Vous avez souligné avec raison, monsieur Bataille, qu'il y a aujourd'hui deux grandes puissances nucléaires dans le monde : la France et la Russie. Elles ont intérêt à coopérer, ne serait-ce que pour éviter l'émergence de concurrents sérieux, qui finira inévitablement par se produire. Actuellement, la Chine prévoit de construire une quarantaine de réacteurs. Pour leur part, les Russes sont présents dans une trentaine de projets non seulement dans leur propre pays, mais aussi en Inde, en Iran, en Slovaquie et en Chine. Le carnet de commandes est donc volumineux, et les Russes ont laissé entendre qu'il serait possible de conclure des accords de partage afin de répondre à la demande. Il est nécessaire d'intensifier les échanges entre Rosatom et les acteurs français du secteur nucléaire, notamment le CEA et AREVA, pour préparer l'avenir.

Monsieur Bacquet, j'ai rencontré une fois M. Ziouganov, il y a très longtemps. L'influence des communistes russes a décliné : ils obtiennent aujourd'hui environ 15 % des voix contre 25 % auparavant. Ils sont généralement soutenus par les couches pauvres de la population. Cependant, M. Poutine a relevé les pensions et les minima sociaux de manière assez substantielle. Russie unie a ainsi capté une partie de l'électorat communiste. Le parti communiste n'est pas une force politique d'avenir en Russie.
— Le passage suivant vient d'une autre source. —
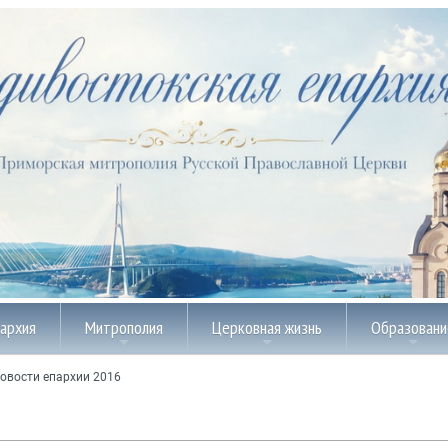
пархия
Митрополия
Церковная жизнь
Образовани
овости епархии 2016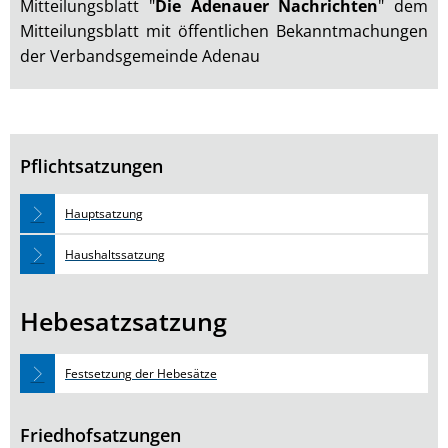
Mitteilungsblatt "
Die Adenauer Nachrichten
" dem
Mitteilungsblatt mit öffentlichen Bekanntmachungen
der Verbandsgemeinde Adenau
Pflichtsatzungen
Hauptsatzung
Haushaltssatzung
Hebesatzsatzung
Festsetzung der Hebesätze
Friedhofsatzungen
Madame la présidente, la Russie était auparavant le principal pays d'origine des enfants adoptés en France : 200 à 300 enfants russes étaient adoptés par des parents français chaque année. L'accord franco-russe relatif à la coopération dans le domaine de l'adoption est sur le point d'entrer en vigueur. Cependant, la Russie a une attitude très réservée sur la loi relative au « mariage pour tous » adoptée par la France. Celle-ci ne correspond guère à la sensibilité de la société russe. Je prévois donc que le traité connaîtra quelques difficultés d'application. La France devra sans doute donner des garanties pour permettre les adoptions. Je précise que la procréation médicalement assistée est autorisée en Russie.